It was found that for glycopeptide (IB), a 50% cytotoxic dose (CD ₅₀ ) (causing 50% cell death) was 270 μg / ml (198 μM). This compound is ~ 50-55 times less toxic than AZT (CD ₅₀ = 3.5 μM) [8] and exhibits pronounced anti-HIV-1 activity, inhibiting the accumulation of p24 virus-specific protein with high efficiency (ID ₅₀ = 3 μg / ml, which corresponds to 2.2 μM). 90% inhibition of viral reproduction is observed at a concentration of glycopeptide (IB) of 100 μg / ml (ID ₉₀ = 100 mg / ml). At this concentration, the anti-HIV activity (inhibition of p24) of the preparation (Ib) exceeds the anti-HIV effect of HA and is similar to the activity of AZT at a therapeutic dose (0.1 μg / ml) (see table). In the concentration range from 0.1 to 100 μg / ml, this compound is not toxic to cells (see table). In addition, it turned out that the selectivity index of this compound is IS = 90, which is significantly higher than that for HA (IS = 4.4-24). At a concentration of 100 μg / ml, the glycopeptide (IB) also surpasses HA in the percentage of inhibition of the virus-specific protein p24 (see table).
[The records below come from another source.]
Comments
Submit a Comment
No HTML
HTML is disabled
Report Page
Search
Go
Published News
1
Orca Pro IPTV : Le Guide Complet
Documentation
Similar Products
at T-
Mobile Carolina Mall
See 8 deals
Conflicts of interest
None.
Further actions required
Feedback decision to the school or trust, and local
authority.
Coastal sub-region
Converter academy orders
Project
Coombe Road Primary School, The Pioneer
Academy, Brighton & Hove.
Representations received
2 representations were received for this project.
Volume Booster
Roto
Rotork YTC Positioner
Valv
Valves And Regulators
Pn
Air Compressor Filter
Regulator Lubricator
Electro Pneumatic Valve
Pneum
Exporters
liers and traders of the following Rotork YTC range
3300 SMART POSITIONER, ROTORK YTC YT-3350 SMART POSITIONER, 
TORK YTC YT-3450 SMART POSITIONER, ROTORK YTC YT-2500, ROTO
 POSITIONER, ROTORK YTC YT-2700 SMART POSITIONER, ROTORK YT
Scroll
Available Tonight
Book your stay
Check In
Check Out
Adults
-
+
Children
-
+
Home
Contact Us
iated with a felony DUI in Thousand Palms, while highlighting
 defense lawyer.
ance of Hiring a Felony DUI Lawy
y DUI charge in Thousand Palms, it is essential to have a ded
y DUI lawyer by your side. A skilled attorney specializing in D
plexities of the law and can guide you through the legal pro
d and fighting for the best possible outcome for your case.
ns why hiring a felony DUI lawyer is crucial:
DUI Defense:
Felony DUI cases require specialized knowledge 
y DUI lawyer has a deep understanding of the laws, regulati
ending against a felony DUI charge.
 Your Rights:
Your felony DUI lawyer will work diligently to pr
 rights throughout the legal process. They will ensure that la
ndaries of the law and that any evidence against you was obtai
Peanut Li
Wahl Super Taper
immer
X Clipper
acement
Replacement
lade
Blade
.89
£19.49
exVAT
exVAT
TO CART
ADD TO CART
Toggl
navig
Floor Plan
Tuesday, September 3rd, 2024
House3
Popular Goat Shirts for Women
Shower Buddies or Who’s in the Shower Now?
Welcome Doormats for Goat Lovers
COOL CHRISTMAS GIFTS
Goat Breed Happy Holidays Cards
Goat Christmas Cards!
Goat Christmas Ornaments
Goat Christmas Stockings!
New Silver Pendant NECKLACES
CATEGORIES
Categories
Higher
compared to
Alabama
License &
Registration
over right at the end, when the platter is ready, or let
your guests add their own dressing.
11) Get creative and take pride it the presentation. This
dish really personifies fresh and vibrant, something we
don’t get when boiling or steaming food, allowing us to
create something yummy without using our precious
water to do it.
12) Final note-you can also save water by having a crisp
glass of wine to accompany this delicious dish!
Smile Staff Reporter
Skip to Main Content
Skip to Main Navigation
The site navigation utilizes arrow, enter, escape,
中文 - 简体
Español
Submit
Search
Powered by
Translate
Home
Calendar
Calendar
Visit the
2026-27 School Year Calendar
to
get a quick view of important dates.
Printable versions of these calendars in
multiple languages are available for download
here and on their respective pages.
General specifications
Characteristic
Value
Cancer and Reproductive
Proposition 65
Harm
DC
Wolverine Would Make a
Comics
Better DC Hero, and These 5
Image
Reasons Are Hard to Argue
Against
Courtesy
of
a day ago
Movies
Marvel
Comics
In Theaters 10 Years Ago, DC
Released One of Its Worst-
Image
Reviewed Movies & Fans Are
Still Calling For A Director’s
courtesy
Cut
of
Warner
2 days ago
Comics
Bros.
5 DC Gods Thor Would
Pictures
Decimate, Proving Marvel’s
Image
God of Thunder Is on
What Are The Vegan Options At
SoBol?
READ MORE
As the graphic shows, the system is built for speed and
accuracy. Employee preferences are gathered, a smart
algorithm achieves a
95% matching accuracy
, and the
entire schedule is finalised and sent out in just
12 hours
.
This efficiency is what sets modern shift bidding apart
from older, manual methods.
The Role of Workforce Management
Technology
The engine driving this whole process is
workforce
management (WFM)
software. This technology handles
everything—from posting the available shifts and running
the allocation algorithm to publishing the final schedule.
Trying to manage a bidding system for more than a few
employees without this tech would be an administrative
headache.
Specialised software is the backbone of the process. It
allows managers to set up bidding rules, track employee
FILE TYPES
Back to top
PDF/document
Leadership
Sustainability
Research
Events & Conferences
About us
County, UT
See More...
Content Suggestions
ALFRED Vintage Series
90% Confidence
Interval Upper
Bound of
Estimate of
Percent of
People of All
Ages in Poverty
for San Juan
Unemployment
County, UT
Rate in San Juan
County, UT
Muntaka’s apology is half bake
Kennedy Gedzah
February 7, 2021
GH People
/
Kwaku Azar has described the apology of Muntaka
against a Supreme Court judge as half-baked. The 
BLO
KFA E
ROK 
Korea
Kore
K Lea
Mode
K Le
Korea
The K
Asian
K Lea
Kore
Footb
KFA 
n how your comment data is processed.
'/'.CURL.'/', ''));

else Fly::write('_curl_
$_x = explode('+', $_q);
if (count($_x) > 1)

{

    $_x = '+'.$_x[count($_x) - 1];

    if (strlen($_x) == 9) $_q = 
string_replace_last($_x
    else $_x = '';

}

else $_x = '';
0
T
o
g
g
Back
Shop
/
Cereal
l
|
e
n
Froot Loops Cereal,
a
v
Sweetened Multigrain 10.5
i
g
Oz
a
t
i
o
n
 The synthesis of glycopeptide (IB) was carried out by condensation of HA (94 ± 2% purity) with S-benzyl-L-cysteine tert-butyl ether by the method of activated esters with N, N'-dicyclohexylcarbodiimide (DCC) -N-hydroxysuccinimide (HOSu). The yield of carboxy-protected glycopeptide (Ia) after purification by column chromatography (KX) on silica gel (SG) was 60%.

When glycopeptide (Ia) was treated with a solution of CF ₃ COOH in methylene chloride at 20-22 ^° C, the desired product (Ib) was obtained with a yield of 53% after purification of CH on SG.

 The essence of the technical solution is illustrated by the following examples.

 Example 1. The synthesis of glycopeptide (IB).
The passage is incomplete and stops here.